DATA RECORDS —
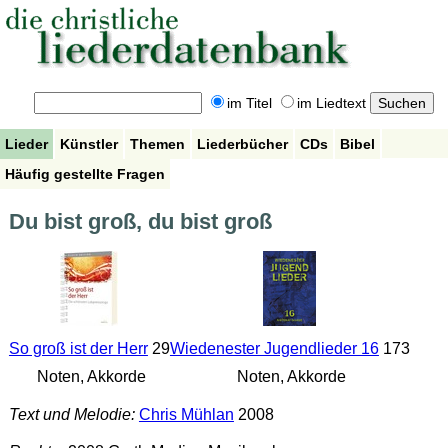
im Titel
im Liedtext
Lieder
Künstler
Themen
Liederbücher
CDs
Bibel
Häufig gestellte Fragen
Du bist groß, du bist groß
So groß ist der Herr
29
Wiedenester Jugendlieder 16
173
Noten, Akkorde
Noten, Akkorde
Text und Melodie:
Chris Mühlan
2008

EXERCISE —
Full transcription without images: please go through the records and repeat them exactly.

ANSWER SECTION —
im Titel
im Liedtext
Lieder
Künstler
Themen
Liederbücher
CDs
Bibel
Häufig gestellte Fragen
Du bist groß, du bist groß
So groß ist der Herr
29
Wiedenester Jugendlieder 16
173
Noten, Akkorde
Noten, Akkorde
Text und Melodie:
Chris Mühlan
2008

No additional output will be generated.